Collection entries

- - - - - - -

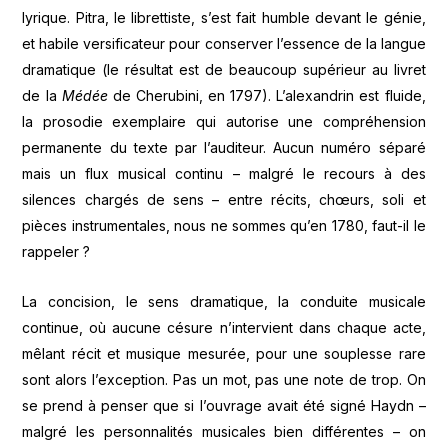
lyrique. Pitra, le librettiste, s’est fait humble devant le génie,
et habile versificateur pour conserver l’essence de la langue
dramatique (le résultat est de beaucoup supérieur au livret
de la
Médée
de Cherubini, en 1797). L’alexandrin est fluide,
la prosodie exemplaire qui autorise une compréhension
permanente du texte par l’auditeur. Aucun numéro séparé
mais un flux musical continu – malgré le recours à des
silences chargés de sens – entre récits, chœurs, soli et
pièces instrumentales, nous ne sommes qu’en 1780, faut-il le
rappeler ?
La concision, le sens dramatique, la conduite musicale
continue, où aucune césure n’intervient dans chaque acte,
mêlant récit et musique mesurée, pour une souplesse rare
sont alors l’exception. Pas un mot, pas une note de trop. On
se prend à penser que si l’ouvrage avait été signé Haydn –
malgré les personnalités musicales bien différentes – on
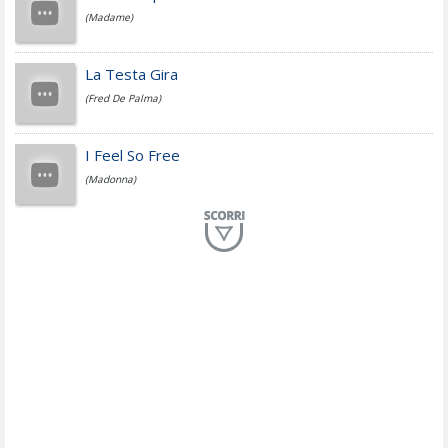
(Madame)
Fedez
La Testa Gira
(Fred De Palma)
Simone Cristicchi
I Feel So Free
(Madonna)
Lucio Dalla
Al Mio Paese
(Serena Brancale)
ModÃ
Free To Love
(Duran Duran)
Marco Masini
Let Me Be
(Second Voice (The))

- - - - - - -

--- REQUIRED ACTION ---
What is needed is an exact copy of the lines from the one containing "I Feel So Free" through the final line of the data, both included, and nothing more.

--- ANSWER FOR THIS EXERCISE ---
I Feel So Free
(Madonna)
Lucio Dalla
Al Mio Paese
(Serena Brancale)
ModÃ
Free To Love
(Duran Duran)
Marco Masini
Let Me Be
(Second Voice (The))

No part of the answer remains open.